In secondo luogo, osservando che i documenti controversi contenevano informazioni ambientali ai sensi del regolamento 1367/2006, la Corte ha richiamato il considerando 2 dello stesso da cui risulta che l’accesso a tali informazioni mira a garantire un’effettiva partecipazione al processo decisionale, in modo da accrescere la responsabilità degli organi competenti, al fine di sensibilizzare l’opinione pubblica e di ottenerne il sostegno nei confronti delle decisioni adottate. Inoltre ha posto l’attenzione sull’art. 6, paragrafo 1 del regolamento citato da cui risulta che il diniego di accesso enunciato all’articolo 4, paragrafo 3, primo comma, del regolamento n. 1049/2001 deve essere interpretato in maniera restrittiva con riferimento alle informazioni ambientali, in modo da tendere ad una maggiore trasparenza di queste. Di conseguenza, trattandosi di “documenti legislativi” contenenti informazioni ambientali, le eccezioni al principio generale dell’accesso da parte del pubblico, devono essere oggetto, nelle parole della Corte, “di un’interpretazione e di un’applicazione tanto più restrittive”.
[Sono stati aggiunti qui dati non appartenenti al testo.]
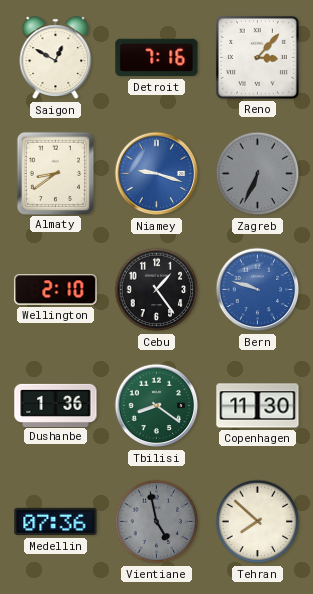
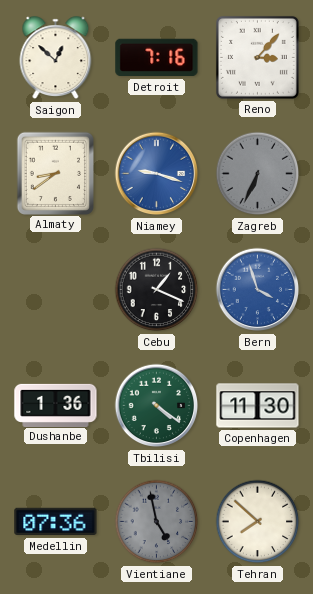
Saigon: 12:50 -> 12:52
Wellington: 2:10 -> none
Cebu: 1:24 -> 1:19
Bern: 9:48 -> 3:57
Tbilisi: 8:21 -> 4:21
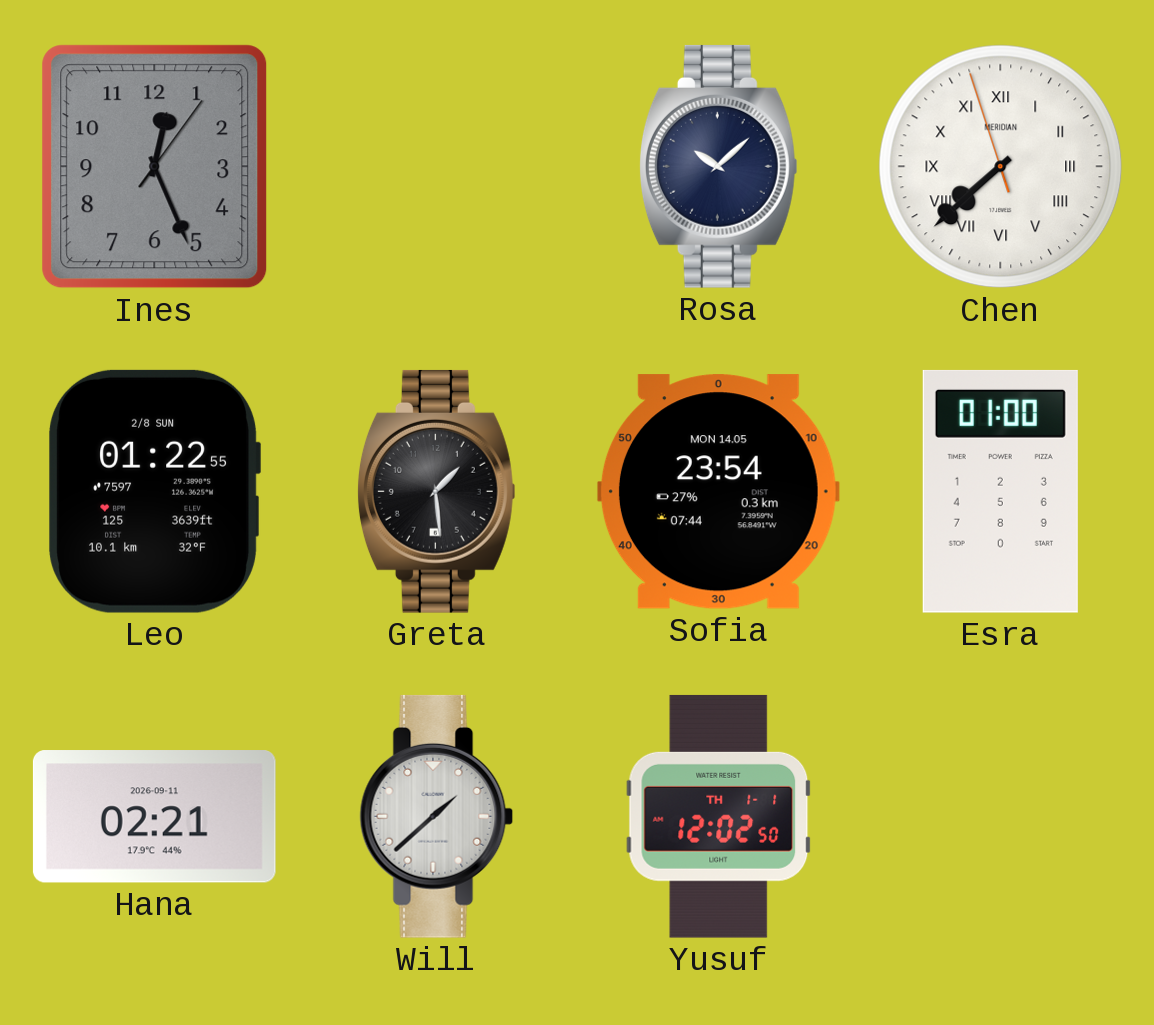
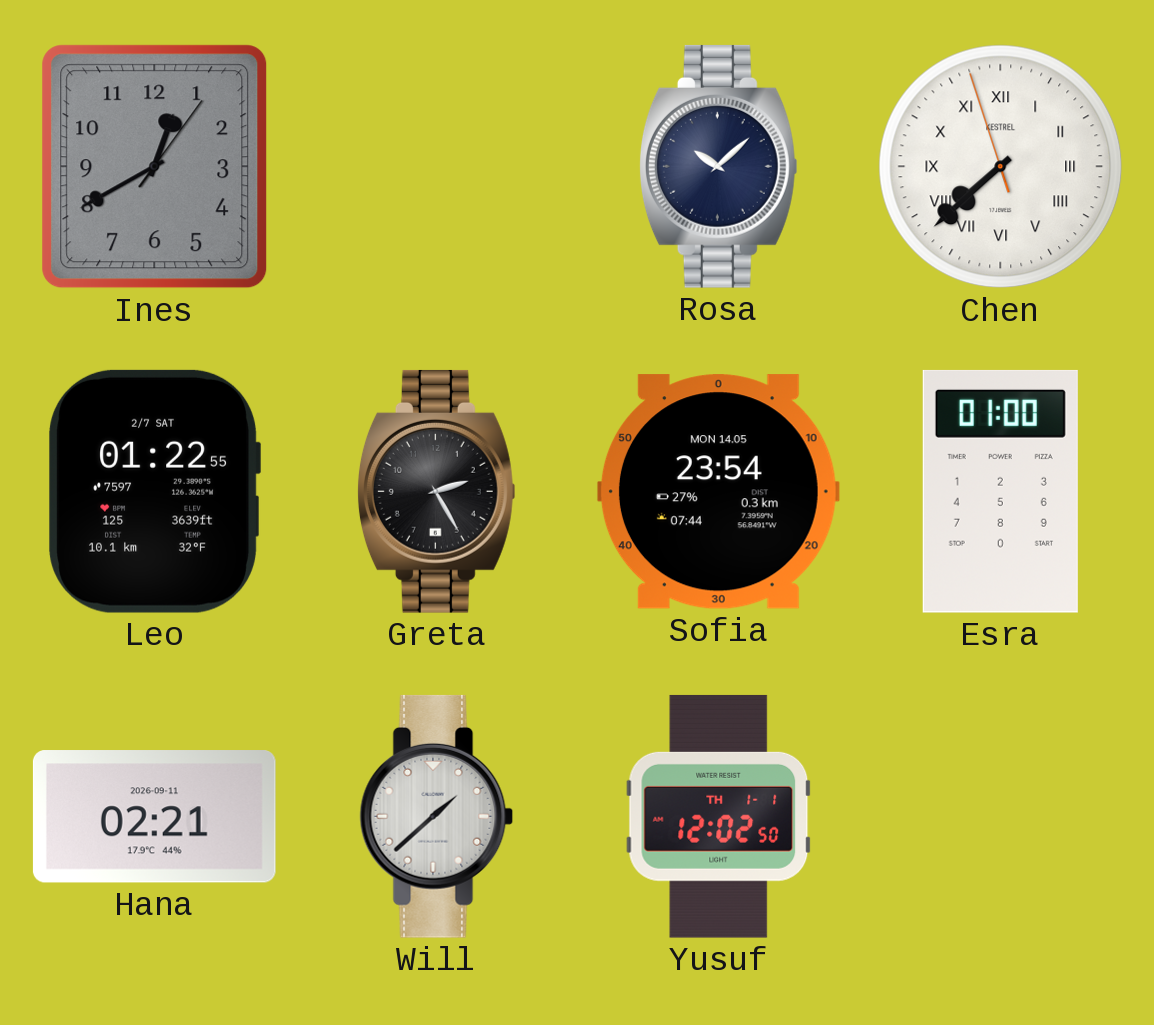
Ines: 12:26 -> 12:40
Chen brand: MERIDIAN -> KESTREL
Leo date: 2/8 SUN -> 2/7 SAT
Greta: 1:29 -> 2:25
Se quindi è vero che la Commissione, quando effettua valutazioni d’impatto, debba agire unicamente nell’interesse generale e in maniera pienamente indipendente, è però anche vero che la trasparenza dei processi decisionali, a maggior ragione quando si tratta di un processo legislativo nel settore ambientale, garantisce la credibilità della sua azione agli occhi dei cittadini e delle organizzazioni interessate, contribuendo a realizzare le condizioni suddette.